Ideas for After-School Club Activities

by Debbie McCarson Google

Students need opportunities to translate lessons into real-life situations. A good place to do this is in after-school clubs. When organizing clubs, choose club leaders who have a passion for particular avocations so that ideas will come naturally in areas such as gardening, chess and community service. These club leaders keep children safe and supervised and fill their time with productive activities that develop social skills and improve academic performance.

Nature Club or Gardening Club

The Children and Nature Network reviewed studies conducted over a two-year period to conclude that exposing children to nature boosts their physical and mental health and contributes to an overall sense of well-being. This translates to better learners and more cooperative and self-confident kids. Projects could include gathering seeds from spent plants and learning to prepare and store the seeds over the winter for spring planting. Students can gather flowers and leaves and arrange them in picture frames or create rubbings. For a community service project, have your nature club sponsor a plant swap in the fall when people are thinning and transplanting their perennials. To keep costs down, search yard sales and thrift stores for supplies such as flower pots and picture frames. Check with local nurseries and environmental agencies and organizations to see if they are willing to work with your club by donating supplies or sending a guest speaker.

Chess Club

According to the Susan Polgar Foundation, students excel in math and science when chess is offered widely in schools.
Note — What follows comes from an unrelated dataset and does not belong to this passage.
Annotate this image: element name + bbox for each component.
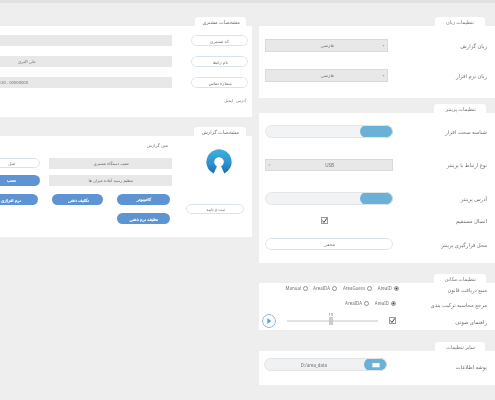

Start your chess club by teaching students the basics. As students gain proficiency, challenge other community groups to chess matches. This could include residents of a local senior center, students from another school or even parents. As students’ skill and interest progress, keep club members challenged by sponsoring tournaments. Contact other schools and invite them to participate.

Cooking Club

In cooking club, members learn basic skills relevant throughout their lives. Besides learning important lessons in nutrition and cooking techniques, kids in the kitchen have the added benefit of participating in activities that support math, science and communications skills. Young students can start with something as basic as cutting bread shapes with cookie cutters and creating different sandwich fillings to stuff them with. Older students can learn more complex techniques like making a roux or soufflé. Have some fun with students by offering cooking challenges. For instance, give each student a fork and a few eggs whites and have them race to see who can beat their egg whites to stiff peaks the quickest.

Community Service Club

Through community service, students have the opportunity to address real-world issues and develop skills in leadership, organization and problem-solving. Students can research local charitable groups, report back with their findings and vote on which organizations to support. They can gather food, clothing or toys for distribution. Support the school community by having service club members tutor younger students or organize a bake sale to raise money for school projects. Recognize community service providers, such as baking cookies to drop off at the local fire station with thank-you notes from students.